Buy proper chemicals. It's more worth your while than to waste time trying to find budget products that _kinda _work. Try Franmar's trial kit. Worth every penny.


----------



## Celtic (Feb 19, 2008)

kingscreen said:


> Buy proper chemicals. It's more worth your while than to waste time trying to find budget products that _kinda _work. Try Franmar's trial kit. Worth every penny.


 
I agree completely. 
Also, they are reasonably priced. Emulsion remover and haze remover do two different actions.
Just like you need ink wash to remove the ink residue from your screens. 

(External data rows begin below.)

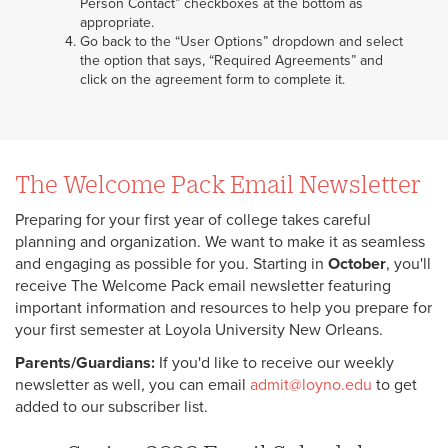
Person Contact” checkboxes at the bottom as
appropriate.
Go back to the “User Options” dropdown and select
the option that says, “Required Agreements” and
click on the agreement form to complete it.
The Welcome Pack Email Newsletter
Preparing for your first year of college takes careful
planning and organization. We want to make it as seamless
and engaging as possible for you. Starting in
October
, you'll
receive The Welcome Pack email newsletter featuring
important information and resources to help you prepare for
your first semester at Loyola University New Orleans.
Parents/Guardians:
If you'd like to receive our weekly
newsletter as well, you can email
admit@loyno.edu
to get
added to our subscriber list.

Do it right. It's different if you just want to do it as a hobby, for yourself and for gifts, but when/if you are thinking of doing work for customers and for money, if you cut corners and don't do things the right way, your product suffers, your customers suffer and in the end, you suffer big time. Bad word travels FAST.


----------



## Solmu (Aug 15, 2005)

The wrong chemicals can also be bad for you and bad for the environment. And illegal. Commercial screenprinting products are mostly drain safe and legal. Improvised solutions may or may not be - you'd have to check your local laws and do the research yourself to know whether or not you could have a problem with the EPA, etc.

OSHA would definitely have a problem with it. If it doesn't come with an MSDS, you don't want it in your print room.

If you value your lungs, stick to things that are purpose made.


----------



## Texsource Ronnie (Aug 24, 2010)

Try the rhino 2800, best on the market


----------